OTC Blog – Values are all we have

values passion

Values as a Guide and Gauge

Values are important because they guide our beliefs, attitudes and behaviour. They are what we cling to when things are not going well. Whether that be personally or at work having clear values is important. This view goes for individuals, groups or big organisations.

Values can be put under stress by many factors. In the last decade austerity has asked society to ignore issues they may have previously be seen as important. Like poverty, housing, health care. The values we held in 2007 had been put seriously under strain by the time 2017 came around. If we had written down what we would not accept in 2007, how would that list look in 2017. Would the 2007 version of us put up with the values accepted by the 2017 version of you? Would the 2007 person accept direct provision centres, over 10000 people homeless (around 4000 children) and waiting lists that keep getting longer.

Values in a crisis

And now we are in the middle of a public health emergency and we have yet to see the aftermath on both a personal and economic level. How will our values stand? Will we look back at February 2020 in three years time and be proud of where we are at or otherwise?
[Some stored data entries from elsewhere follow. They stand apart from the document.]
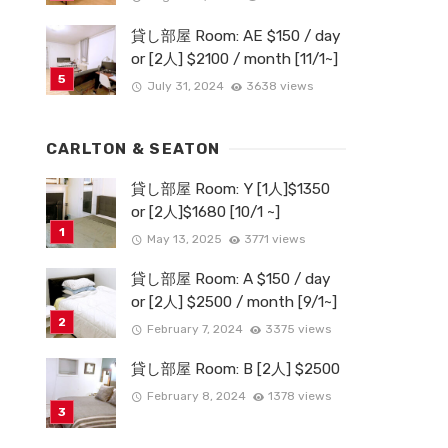
貸し部屋 Room: AE $150 / day
or [2人] $2100 / month [11/1~]
July 31, 2024
3638 views
CARLTON & SEATON
貸し部屋 Room: Y [1人]$1350
or [2人]$1680 [10/1 ~]
May 13, 2025
3771 views
貸し部屋 Room: A $150 / day
or [2人] $2500 / month [9/1~]
February 7, 2024
3375 views
貸し部屋 Room: B [2人] $2500
February 8, 2024
1378 views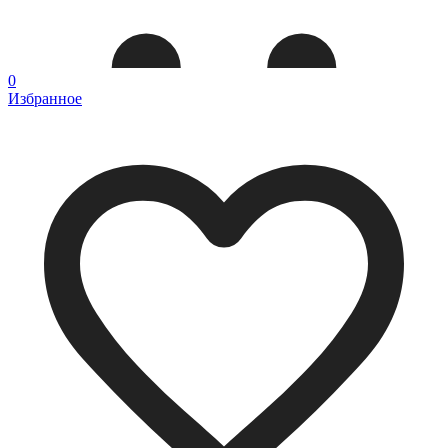
0
Избранное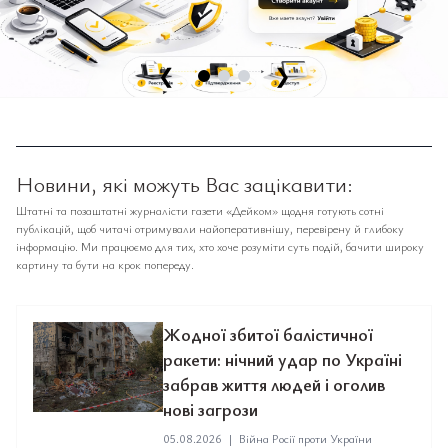
❮
❯
Новини, які можуть Вас зацікавити:
Штатні та позаштатні журналісти газети «Дейком» щодня готують сотні
публікацій, щоб читачі отримували найоперативнішу, перевірену й глибоку
інформацію. Ми працюємо для тих, хто хоче розуміти суть подій, бачити широку
картину та бути на крок попереду.
Жодної збитої балістичної
ракети: нічний удар по Україні
забрав життя людей і оголив
нові загрози
05.08.2026
|
Війна Росії проти України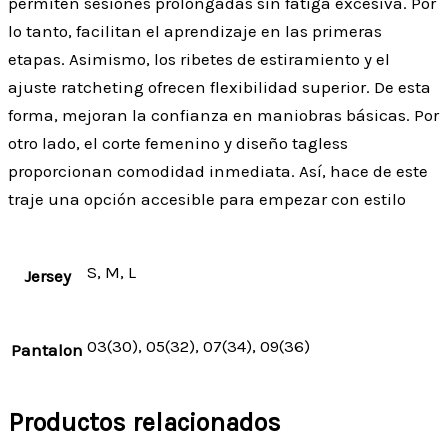
permiten sesiones prolongadas sin fatiga excesiva. Por
lo tanto, facilitan el aprendizaje en las primeras
etapas. Asimismo, los ribetes de estiramiento y el
ajuste ratcheting ofrecen flexibilidad superior. De esta
forma, mejoran la confianza en maniobras básicas. Por
otro lado, el corte femenino y diseño tagless
proporcionan comodidad inmediata. Así, hace de este
traje una opción accesible para empezar con estilo
S, M, L
Jersey
03(30), 05(32), 07(34), 09(36)
Pantalon
Productos relacionados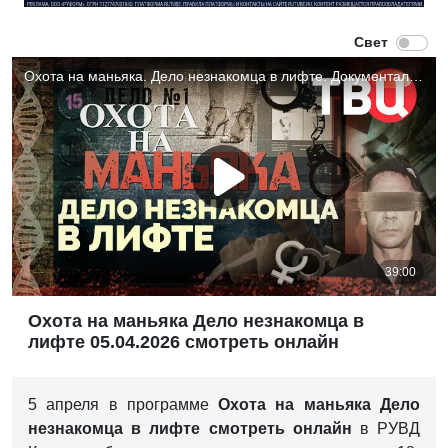
Охота на маньяка Дело незнакомца в
лифте 05.04.2026 смотреть онлайн
5 апреля в программе
Охота на маньяка Дело
незнакомца в лифте смотреть онлайн
в РУВД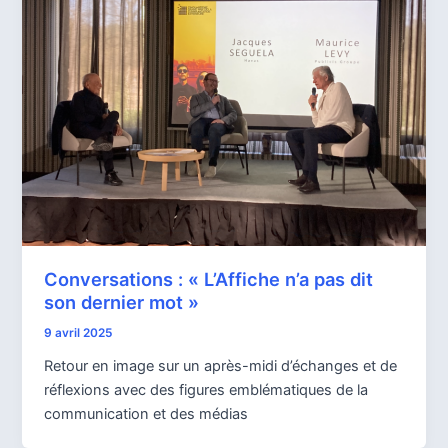
Conversations : « L’Affiche n’a pas dit
son dernier mot »
9 avril 2025
Retour en image sur un après-midi d’échanges et de
réflexions avec des figures emblématiques de la
communication et des médias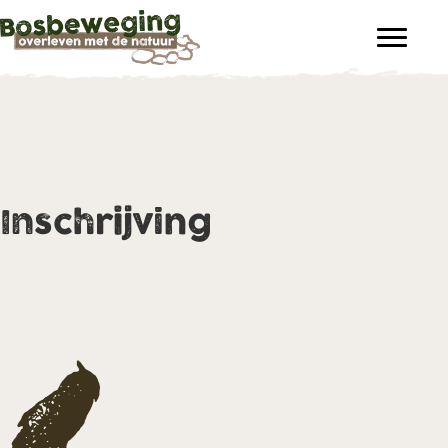
Inschrijving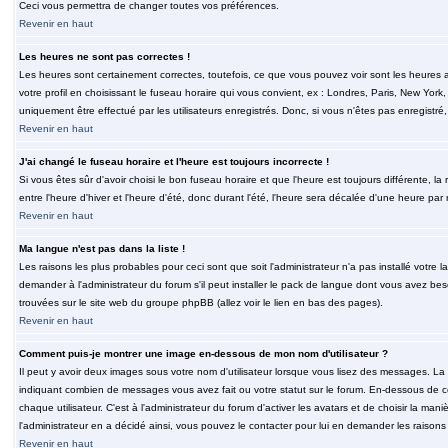
Ceci vous permettra de changer toutes vos préférences.
Revenir en haut
Les heures ne sont pas correctes !
Les heures sont certainement correctes, toutefois, ce que vous pouvez voir sont les heures a
votre profil en choisissant le fuseau horaire qui vous convient, ex : Londres, Paris, New Yor
uniquement être effectué par les utilisateurs enregistrés. Donc, si vous n'êtes pas enregistré,
Revenir en haut
J'ai changé le fuseau horaire et l'heure est toujours incorrecte !
Si vous êtes sûr d'avoir choisi le bon fuseau horaire et que l'heure est toujours différente, 
entre l'heure d'hiver et l'heure d'été, donc durant l'été, l'heure sera décalée d'une heure par r
Revenir en haut
Ma langue n'est pas dans la liste !
Les raisons les plus probables pour ceci sont que soit l'administrateur n'a pas installé votr
demander à l'administrateur du forum s'il peut installer le pack de langue dont vous avez besoi
trouvées sur le site web du groupe phpBB (allez voir le lien en bas des pages).
Revenir en haut
Comment puis-je montrer une image en-dessous de mon nom d'utilisateur ?
Il peut y avoir deux images sous votre nom d'utilisateur lorsque vous lisez des messages. La 
indiquant combien de messages vous avez fait ou votre statut sur le forum. En-dessous de 
chaque utilisateur. C'est à l'administrateur du forum d'activer les avatars et de choisir la man
l'administrateur en a décidé ainsi, vous pouvez le contacter pour lui en demander les raison
Revenir en haut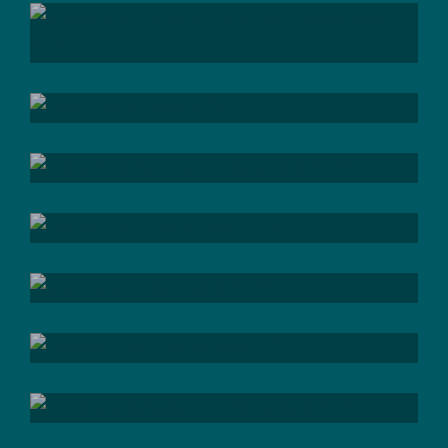
; be
missed
; be
thoughtful
; be
open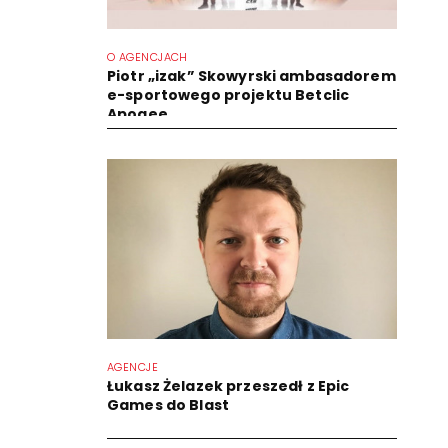
O AGENCJACH
Piotr „izak” Skowyrski ambasadorem
e-sportowego projektu Betclic
Apogee
AGENCJE
Łukasz Żelazek przeszedł z Epic
Games do Blast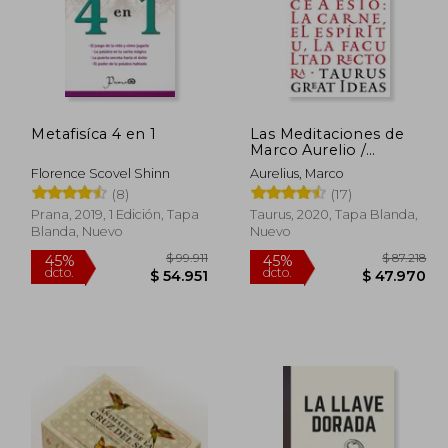
Metafisíca 4 en 1
Las Meditaciones de
Marco Aurelio /
Meditations: Todo mi
Florence Scovel Shinn
Aurelius, Marco
ser se reduce a esto:
(8)
(17)
La carne, el espíritu, la
facultad rectora
Prana, 2019, 1 Edición, Tapa
Taurus, 2020, Tapa Blanda,
Blanda, Nuevo
Nuevo
116.612
$ 99.911
45%
45%
dcto.
dcto.
4.137
$ 54.951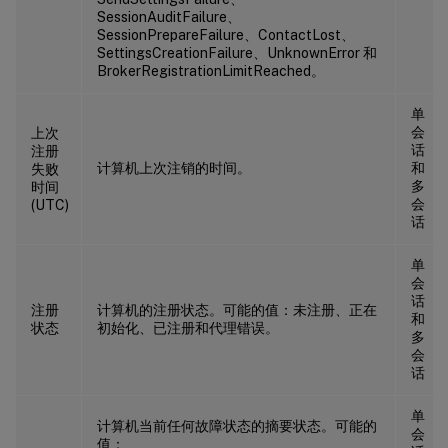
SessionAuditFailure、
SessionPrepareFailure、ContactLost、
SettingsCreationFailure、UnknownError 和
BrokerRegistrationLimitReached。
单
会
上次
话
注册
计算机上次注销的时间。
和
失败
多
时间
会
(UTC)
话
单
会
话
注册
计算机的注册状态。可能的值：未注册、正在
和
状态
初始化、已注册和代理错误。
多
会
话
单
计算机当前任何故障状态的摘要状态。可能的
会
值：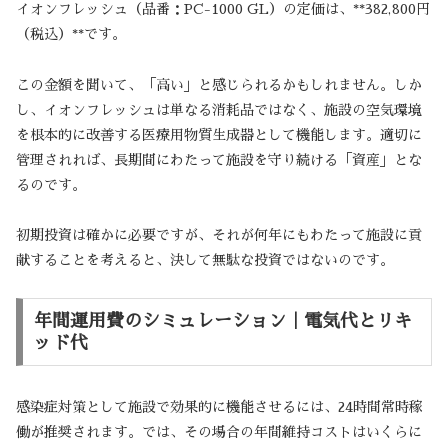
イオンフレッシュ（品番：PC-1000 GL）の定価は、**382,800円
（税込）**です。
この金額を聞いて、「高い」と感じられるかもしれません。しか
し、イオンフレッシュは単なる消耗品ではなく、施設の空気環境
を根本的に改善する医療用物質生成器として機能します。適切に
管理されれば、長期間にわたって施設を守り続ける「資産」とな
るのです。
初期投資は確かに必要ですが、それが何年にもわたって施設に貢
献することを考えると、決して無駄な投資ではないのです。
年間運用費のシミュレーション｜電気代とリキ
ッド代
感染症対策として施設で効果的に機能させるには、24時間常時稼
働が推奨されます。では、その場合の年間維持コストはいくらに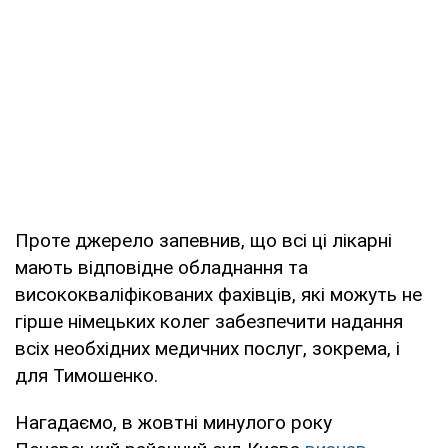
Проте джерело запевнив, що всі ці лікарні
мають відповідне обладнання та
висококваліфікованих фахівців, які можуть не
гірше німецьких колег забезпечити надання
всіх необхідних медичних послуг, зокрема, і
для Тимошенко.
Нагадаємо, в жовтні минулого року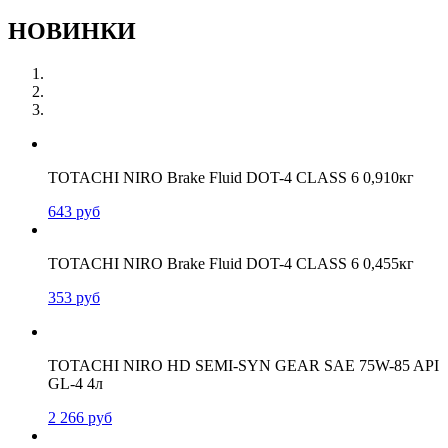
НОВИНКИ
TOTACHI NIRO Brake Fluid DOT-4 CLASS 6 0,910кг
643
руб
TOTACHI NIRO Brake Fluid DOT-4 CLASS 6 0,455кг
353
руб
TOTACHI NIRO HD SEMI-SYN GEAR SAE 75W-85 API
GL-4 4л
2 266
руб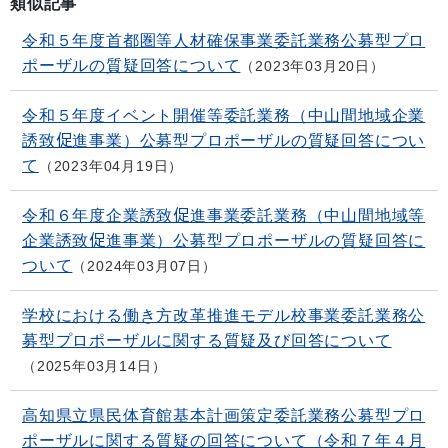
類似記事
令和５年度首都圏等人材確保事業委託業務公募型プロ
ポーザルの質疑回答について
2023年03月20日
令和５年度イベント開催等委託業務（中山間地域企業
誘致促進事業）公募型プロポーザルの質疑回答につい
て
2023年04月19日
令和６年度企業誘致促進事業委託業務（中山間地域等
企業誘致促進事業）公募型プロポーザルの質疑回答に
ついて
2024年03月07日
学校における働き方改革推進モデル校事業委託業務公
募型プロポーザルに関する質疑及び回答について
2025年03月14日
高知県立県民体育館基本計画策定委託業務公募型プロ
ポーザルに関する質疑の回答について（令和７年４月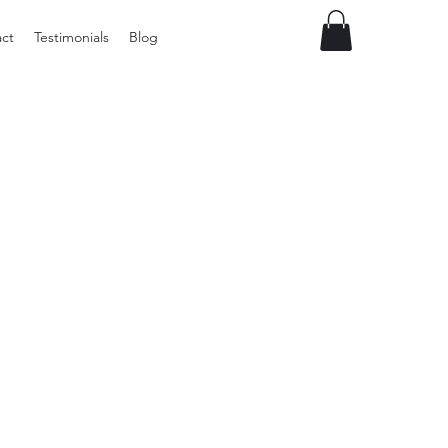
ct
Testimonials
Blog
Preloved
vintage
Tupperware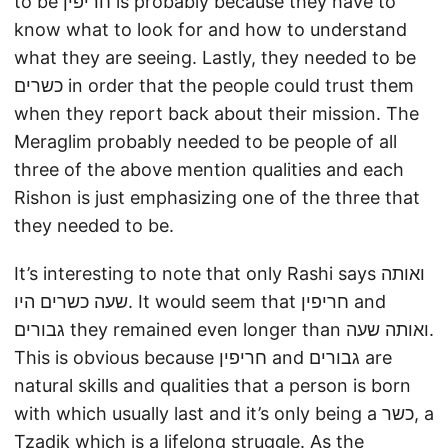
to be חריפין is probably because they have to
know what to look for and how to understand
what they are seeing. Lastly, they needed to be
כשרים in order that the people could trust them
when they report back about their mission. The
Meraglim probably needed to be people of all
three of the above mention qualities and each
Rishon is just emphasizing one of the three that
they needed to be.
It’s interesting to note that only Rashi says ואותה
שעה כשרים היו. It would seem that חריפין and
גבורים they remained even longer than ואותה שעה.
This is obvious because חריפין and גבורים are
natural skills and qualities that a person is born
with which usually last and it’s only being a כשר, a
Tzadik which is a lifelong struggle. As the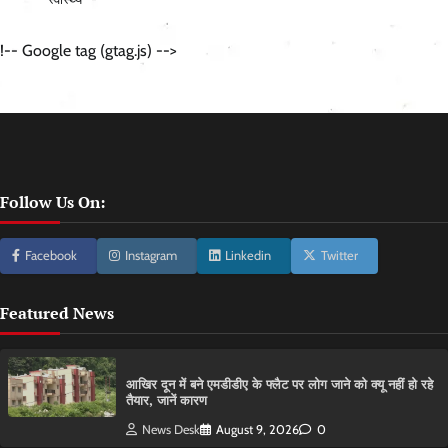
!-- Google tag (gtag.js) -->
Follow Us On:
Facebook
Instagram
Linkedin
Twitter
Featured News
आ​खिर दून में बने एमडीडीए के फ्लैट पर लोग जाने को क्यू नहीं हो रहे
तैयार, जानें कारण
News Desk
August 9, 2026
0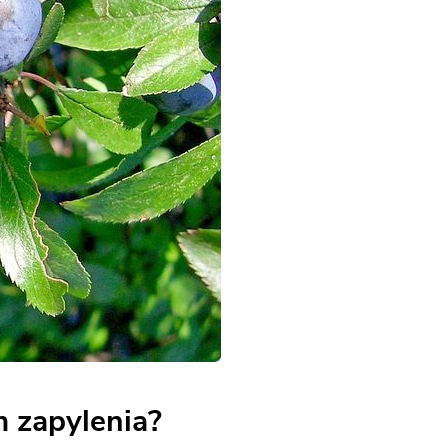
m zapylenia?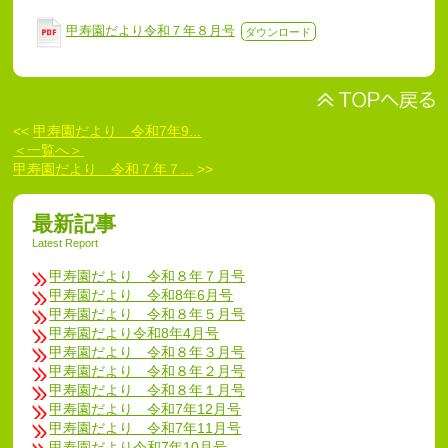
甲寿園だより令和７年８月号
ダウンロード
<<
甲寿園だより 令和7年9...
＜一覧へ＞
甲寿園だより 令和７年７...
>>
最新記事
Latest Report
甲寿園だより 令和８年７月号
甲寿園だより 令和8年6月号
甲寿園だより 令和８年５月号
甲寿園だより令和8年4月号
甲寿園だより 令和８年３月号
甲寿園だより 令和８年２月号
甲寿園だより 令和８年１月号
甲寿園だより 令和7年12月号
甲寿園だより 令和7年11月号
甲寿園だより令和7年10月号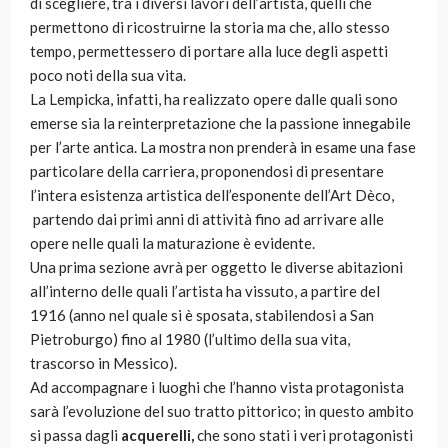
di scegliere, tra i diversi lavori dell’artista, quelli che
permettono di ricostruirne la storia ma che, allo stesso
tempo, permettessero di portare alla luce degli aspetti
poco noti della sua vita.
La Lempicka, infatti, ha realizzato opere dalle quali sono
emerse sia la reinterpretazione che la passione innegabile
per l’arte antica. La mostra non prenderà in esame una fase
particolare della carriera, proponendosi di presentare
l’intera esistenza artistica dell’esponente dell’Art Dèco,
partendo dai primi anni di attività fino ad arrivare alle
opere nelle quali la maturazione è evidente.
Una prima sezione avrà per oggetto le diverse abitazioni
all’interno delle quali l’artista ha vissuto, a partire del
1916 (anno nel quale si è sposata, stabilendosi a San
Pietroburgo) fino al 1980 (l’ultimo della sua vita,
trascorso in Messico).
Ad accompagnare i luoghi che l’hanno vista protagonista
sarà l’evoluzione del suo tratto pittorico; in questo ambito
si passa dagli
acquerelli,
che sono stati i veri protagonisti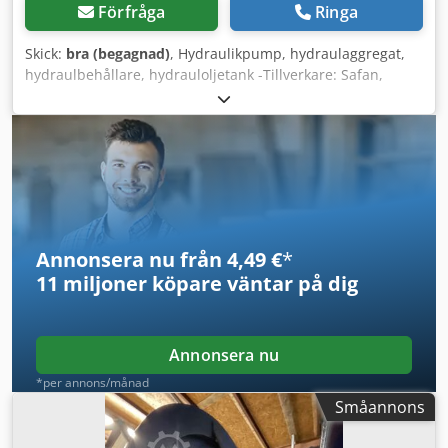
Förfråga
Ringa
Skick:
bra (begagnad)
, Hydraulikpump, hydraulaggregat,
hydraulbehållare, hydrauloljetank -Tillverkare: Safan,
hydraulbehållare från kantpress typ UC 110-3100 -
Nivåindikator: Synglas -Totala mått: 1950/540/H485 mm
Cjdpfx Ajrgtd Usflorf -Vikt: 69 kg
Annonsera nu från 4,49 €
*
11 miljoner köpare
väntar på dig
Annonsera nu
*per annons/månad
Småannons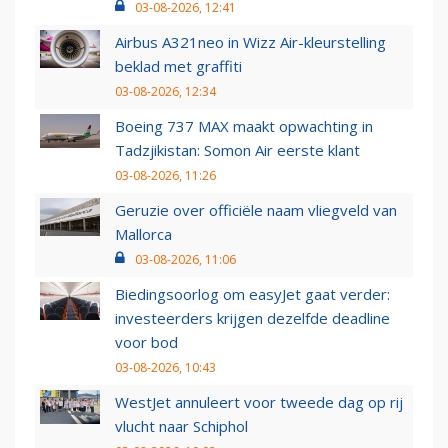
03-08-2026, 12:41
Airbus A321neo in Wizz Air-kleurstelling
beklad met graffiti
03-08-2026, 12:34
Boeing 737 MAX maakt opwachting in
Tadzjikistan: Somon Air eerste klant
03-08-2026, 11:26
Geruzie over officiële naam vliegveld van
Mallorca
03-08-2026, 11:06
Biedingsoorlog om easyJet gaat verder:
investeerders krijgen dezelfde deadline
voor bod
03-08-2026, 10:43
WestJet annuleert voor tweede dag op rij
vlucht naar Schiphol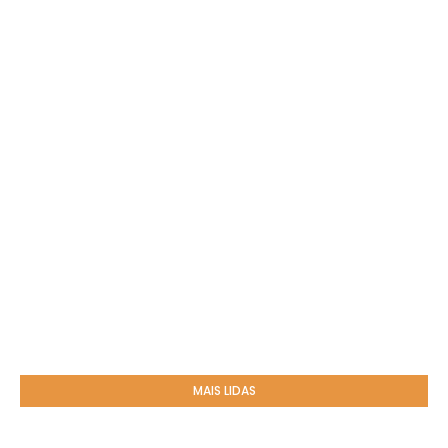
MAIS LIDAS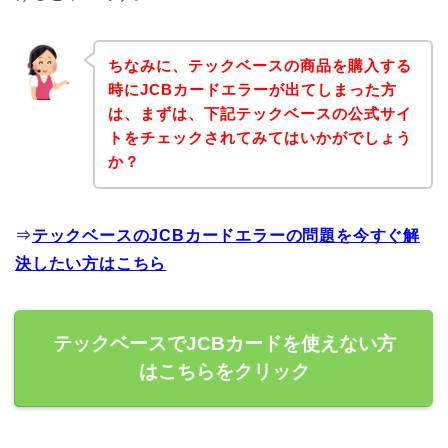
ちなみに、テックベースの商品を購入する
時にJCBカードエラーが出てしまった方
は、まずは、下記テックベースの公式サイ
トをチェックされてみてはいかがでしょう
か？
⇒
テックベースのJCBカードエラーの問題を今すぐ解
決したい方はこちら
テックベースでJCBカードを使えない方
はこちらをクリック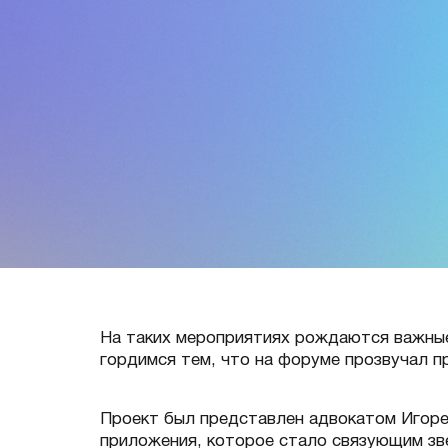
На таких мероприятиях рождаются важные
гордимся тем, что на форуме прозвучал п
Проект был представлен адвокатом Игоре
приложения, которое стало связующим зв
Values in services for people with disability are key. They underpin the supports provided for people. Individuality, rights, privacy, choice, inclusion, independence, dignity, respect, partnership. These are the person centred values that services are built on. These values provide a guide to what should happen next for services before, during and after the pandemic.

Person Centred Planning

Person centred planning provides services with a process to ensure that each individual that they support is getting the service they want. Now is a time to revisit these values and refresh our understanding of them. Seeing COVID not as an way to go backwards towards mass managed models but an opportunity to move towards better individualised models that embrace these values and create better outcomes for people.

So this is the time to explore person centred planning in a new light and find ways to creatively achieve outcomes for people and keep moving based on their vision of a desirable future. Will we look back in three years time and see a missed opportunity or a road that started rocky but lead us to new and better ways to support people?